Coffee is such a magical and practical thing/beverage/cup-of-delight that it can be used to describe other things, say men. Now, just like every woman has her ideals for the perfect "cup of joe," she also has (hopefully) specifications and standards for her man (named Joe, Steve, Jack, or what have you). Now, this metaphor, like all man-made metaphors (trying saying that five times fast), is imperfect and has it's limitations...but that doesn't mean it can't be entertaining. I mean, think about all the specifications for coffee/men; imagine the possibilities.
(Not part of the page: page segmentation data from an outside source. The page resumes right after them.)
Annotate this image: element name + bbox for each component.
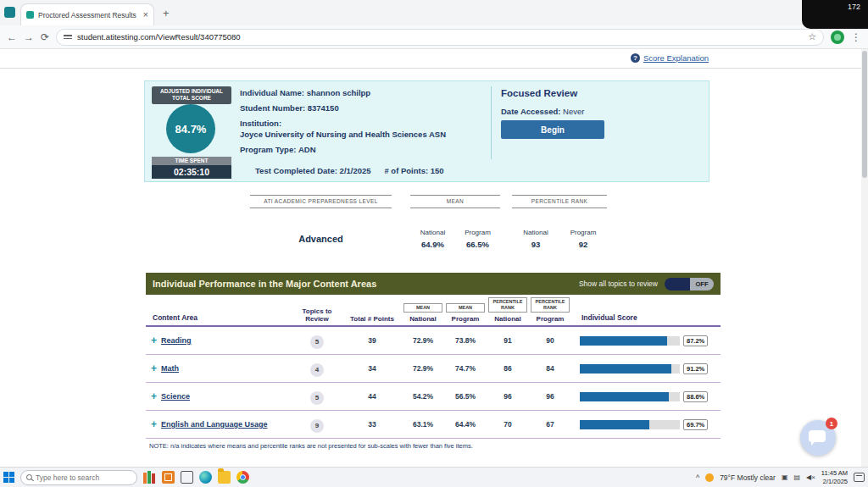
expand-icon[interactable]: +: [151, 391, 157, 401]
score-value: 69.7%: [683, 419, 708, 430]
chat-widget-button[interactable]: 1: [800, 420, 836, 456]
score-bar: [580, 336, 680, 346]
score-bar: [580, 420, 680, 429]
score-value: 88.6%: [683, 391, 708, 402]
percentile-national-cell: 70: [487, 420, 529, 429]
toggle-track: [665, 278, 690, 291]
page-scrollbar[interactable]: [861, 49, 868, 467]
mean-program-cell: 64.4%: [444, 420, 487, 429]
program-type-value: ADN: [298, 145, 316, 154]
browser-tab[interactable]: Proctored Assessment Results ×: [20, 3, 154, 25]
content-area-link[interactable]: Reading: [161, 336, 192, 345]
percentile-national-label: National: [512, 229, 559, 236]
percentile-program-value: 92: [559, 240, 607, 249]
scrollbar-thumb[interactable]: [862, 51, 867, 178]
content-area-link[interactable]: Math: [161, 364, 179, 373]
table-title-bar: Individual Performance in the Major Cont…: [146, 273, 721, 295]
forward-icon[interactable]: →: [24, 32, 34, 42]
chrome-icon[interactable]: [236, 471, 249, 484]
page-content: ? Score Explanation ADJUSTED INDIVIDUAL …: [0, 49, 868, 467]
completed-date-value: 2/1/2025: [340, 166, 371, 175]
focused-review-title: Focused Review: [501, 88, 577, 98]
percentile-program-cell: 96: [529, 392, 571, 401]
tab-title: Proctored Assessment Results: [38, 11, 139, 19]
date-accessed-label: Date Accessed:: [501, 107, 560, 116]
prep-level-header: ATI ACADEMIC PREPAREDNESS LEVEL: [250, 195, 392, 208]
score-value: 91.2%: [683, 363, 708, 374]
col-topics: Topics to Review: [292, 307, 342, 325]
url-text: student.atitesting.com/ViewResult/340775…: [77, 32, 803, 42]
start-button[interactable]: [3, 472, 14, 483]
card-divider: [491, 86, 492, 159]
col-percentile-national: PERCENTILE RANK National: [487, 297, 529, 325]
institution-label: Institution:: [240, 119, 281, 128]
points-label: # of Points:: [384, 166, 428, 175]
search-input[interactable]: [36, 473, 131, 482]
content-area-link[interactable]: Science: [161, 392, 190, 401]
mean-program-cell: 56.5%: [444, 392, 487, 401]
app-icon[interactable]: [162, 471, 175, 484]
bookmark-star-icon[interactable]: ☆: [808, 31, 816, 42]
windows-taskbar: ^ 79°F Mostly clear ▣ ▤ ◀× 11:45 AM 2/1/…: [0, 467, 868, 487]
back-icon[interactable]: ←: [7, 32, 17, 42]
expand-icon[interactable]: +: [151, 419, 157, 429]
show-topics-toggle[interactable]: OFF: [665, 278, 714, 291]
table-row: + Reading 5 39 72.9% 73.8% 91 90 87.2%: [146, 327, 721, 355]
profile-avatar[interactable]: [831, 30, 844, 44]
mean-header: MEAN: [410, 195, 500, 208]
points-value: 44: [342, 392, 402, 401]
action-center-icon[interactable]: [854, 473, 865, 482]
library-app-icon[interactable]: [143, 471, 156, 484]
url-bar[interactable]: student.atitesting.com/ViewResult/340775…: [56, 29, 824, 46]
percentile-group-box: PERCENTILE RANK: [488, 297, 527, 313]
table-row: + English and Language Usage 9 33 63.1% …: [146, 411, 721, 439]
expand-icon[interactable]: +: [151, 363, 157, 374]
screen-share-overlay[interactable]: 172: [802, 0, 868, 29]
network-tray-icon[interactable]: ▤: [793, 474, 800, 481]
col-percentile-program: PERCENTILE RANK Program: [529, 297, 571, 325]
browser-menu-icon[interactable]: ⋮: [851, 31, 861, 43]
show-topics-label: Show all topics to review: [579, 279, 658, 288]
tab-close-icon[interactable]: ×: [143, 10, 148, 19]
score-explanation-link[interactable]: Score Explanation: [643, 53, 709, 63]
volume-mute-icon[interactable]: ◀×: [806, 474, 815, 481]
topics-badge: 5: [310, 391, 324, 405]
display-tray-icon[interactable]: ▣: [782, 474, 788, 481]
col-content-area: Content Area: [146, 314, 292, 325]
edge-icon[interactable]: [199, 471, 212, 484]
percentile-header: PERCENTILE RANK: [512, 195, 607, 208]
reload-icon[interactable]: ⟳: [41, 32, 49, 42]
site-settings-icon[interactable]: [64, 33, 72, 42]
adjusted-score-badge: ADJUSTED INDIVIDUAL TOTAL SCORE: [152, 86, 231, 104]
expand-icon[interactable]: +: [151, 335, 157, 346]
task-view-icon[interactable]: [181, 471, 193, 484]
taskbar-clock[interactable]: 11:45 AM 2/1/2025: [821, 469, 848, 485]
taskbar-search[interactable]: [20, 470, 137, 485]
new-tab-button[interactable]: +: [163, 7, 170, 19]
student-number-field: Student Number: 8374150: [240, 103, 339, 113]
mean-national-cell: 54.2%: [402, 392, 444, 401]
points-value: 33: [342, 420, 402, 429]
percentile-program-cell: 84: [529, 364, 571, 373]
percentile-summary: PERCENTILE RANK National 93 Program 92: [512, 195, 607, 249]
content-area-link[interactable]: English and Language Usage: [161, 420, 268, 429]
col-mean-national: MEAN National: [402, 303, 444, 325]
program-type-field: Program Type: ADN: [240, 145, 316, 154]
mean-national-cell: 72.9%: [402, 364, 444, 373]
mean-national-cell: 63.1%: [402, 420, 444, 429]
table-row: + Science 5 44 54.2% 56.5% 96 96 88.6%: [146, 383, 721, 411]
hidden-icons-chevron[interactable]: ^: [696, 473, 699, 482]
percentile-national-cell: 96: [487, 392, 529, 401]
score-explanation[interactable]: ? Score Explanation: [631, 53, 709, 63]
topics-badge: 5: [310, 335, 324, 349]
begin-button[interactable]: Begin: [501, 120, 604, 139]
clock-date: 2/1/2025: [821, 478, 848, 485]
percentile-group-box: PERCENTILE RANK: [531, 297, 570, 313]
mean-program-label: Program: [455, 229, 500, 236]
weather-text[interactable]: 79°F Mostly clear: [720, 473, 776, 482]
score-bar: [580, 392, 680, 401]
performance-table: Individual Performance in the Major Cont…: [146, 273, 721, 439]
file-explorer-icon[interactable]: [218, 471, 231, 484]
score-bar: [580, 364, 680, 374]
points-value: 34: [342, 364, 402, 373]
Your coffee choices can say a lot about the man you want.

1.  Body Type
Tall - so you like little guys...no shame
Grande - a medium-man
Venti - or large for you non-coffe drinkers...
Full - filled out nicely?
Skinny - uh...plenty of shrimp in the sea?
Thick - "lumberjacks wanted"
Hot - let's hope so
Warm - so you can't handle a hot man...we're not judging
Strong - who doesn't want one of these?

2. Complexion/Ethnicity
Dark - tall dark and...well, you know
Mocha - it just sounds so...nice
Light - vague, but nice
French - who doesn't?
Carmel - what a pretty color...
White - white mocha...I'm not being racist

3. Personality/ Life Style
Rich -that would be nice
"Americano" -heh heh...funny
Whipped -whether it starts out that way or not...
Sweet -awww, yes.
Cold -whatever floats your boat?
Mellow -so chill man, so chill (and yes...this is an actual coffee term, look it up)
Organic -hippies need love too

Now, I'm a proud coffee drinker who is currently using a solo cup (hey, it's a pretty nifty and AWESOME solo cup), and there is nothing wrong with that. But, that doesn't keep me from appreciating the various cups of "Joe" out there (or from using this insanely entertaining metaphor). It could be that my standards are just too ridiculous. But, who wouldn't want someone tall, rich, and in a jar? (Please laugh...this is a joke. I'm not a serial killer. Just don't look in my trunk...) To each her own, and, as the various forms of coffee (and men) has taught us females, having different tastes and preferences is only natural. Taking the time to figure out exactly what we want, in java and man forms, will never be overrated. It would be a shame to hastily grab a cup and realize that the contents are appalling, unappetizing, or cause us to break out in hives.

Tuesday, May 14, 2013

Another One Bites the Suds

After being woken up this morning by the most irritating, yet cute, alarm clock ever (2 dogs...I'm not married yet) this morning, my female wiring kicked in and began to run laundry. (Insert feminist comment...wanna hear a joke? Women's rights...) Anyway, I'm cycling laundry (don't worry fellah's...I'll try to use simple terms) and I take all of the dry laundry out of the dryer (machine with no water) and place them on the dining room table (the thing where you eat...just kidding, that's the sofa). As I begin to fold them (make them pretty), lo and behold, I find what I've been missing ALL MY LIFE: my chapstick.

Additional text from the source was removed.